Outcome of Acute Myeloid Leukemia Treatment and IDH Mutations: A Systematic Review and Meta-Analysis Study

Abstract

Background: Acute myeloid leukemia (AML) is a heterogeneous disease with diverse genetic alterations influencing prognosis and treatment outcomes. Isocitrate dehydrogenase (IDH) genes, particularly IDH1 and IDH2, have emerged as important biomarkers, but the prognostic impact of their mutations remains controversial. This systematic review and meta-analysis aimed to evaluate the prognostic significance of IDH mutations in AML, focusing on overall survival (OS) and relapse-free survival (RFS).

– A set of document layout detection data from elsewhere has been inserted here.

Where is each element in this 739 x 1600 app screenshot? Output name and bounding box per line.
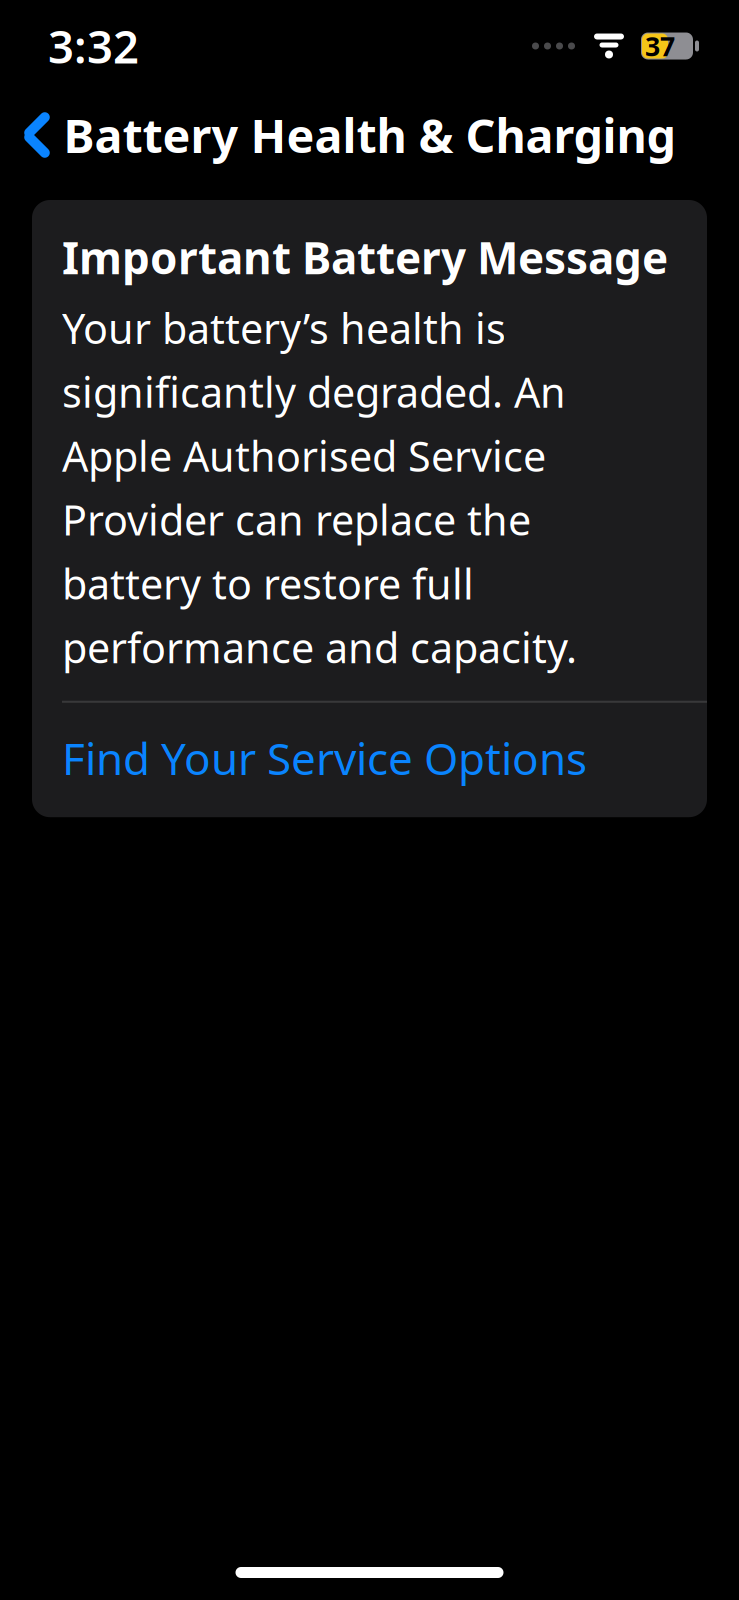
button[interactable]: Find Your Service Options <box>32 703 707 817</box>
staticText: Battery Health & Charging <box>64 104 676 166</box>
staticText: Your battery’s health is significantly d… <box>62 300 577 675</box>
staticText: 3:32 <box>48 16 139 76</box>
button[interactable]: Back <box>0 98 74 172</box>
staticText: 37 <box>645 28 675 64</box>
staticText: Your battery is currently supporting nor… <box>62 1446 504 1600</box>
staticText: Important Battery Message <box>62 228 668 286</box>
staticText: Find Your Service Options <box>62 729 587 787</box>
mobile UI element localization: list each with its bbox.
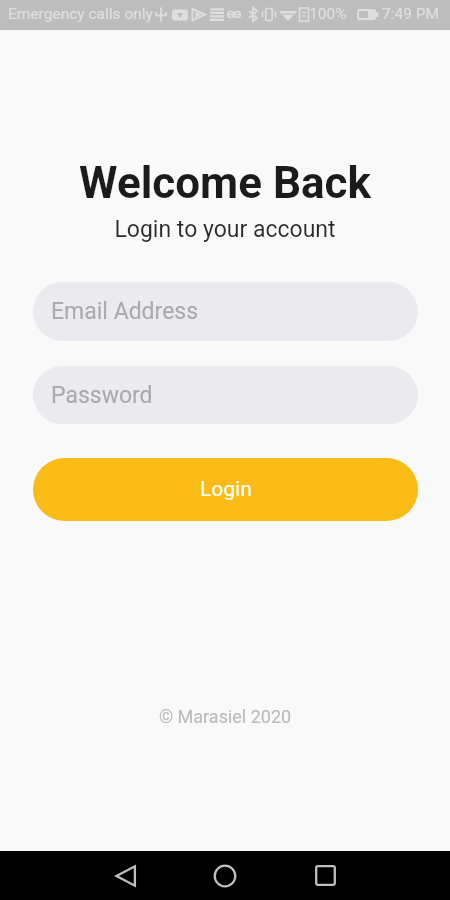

Materials and Methods: A comprehensive literature search was conducted in PubMed, Scopus, and Web of Science to identify eligible studies published up to February 2025. Studies reporting the association between IDH mutations (IDH1 and IDH2) and survival outcomes in AML were included. Hazard ratios (HRs) and 95% confidence intervals (CIs) were extracted or derived when necessary.

Results: The analysis included 33 studies (n= 17,576). IDH2 mutations were associated with improved overall survival (HR = 0.70, 95% CI: 0.63–0.78) and relapse-free survival (HR = 0.65, 95% CI: 0.52–0.82), particularly in patients treated with IDH inhibitors. IDH1 mutations were linked to poor outcomes (OS HR = 1.16, 95% CI: 1.07–1.25; RFS HR = 1.03, 95% CI: 0.76–1.41). Subgroup analysis showed a more favorable prognosis for IDH2 R140 mutations, whereas IDH2 R172 mutations demonstrated heterogeneous outcomes across studies and treatment settings.

Conclusion: IDH mutations have a significant but heterogeneous prognostic impact in AML, with IDH2 mutations generally associated with better outcomes compared to IDH1 mutations. Larger, well-designed studies with comprehensive molecular profiling are needed to clarify the prognostic implications of IDH mutations in AML.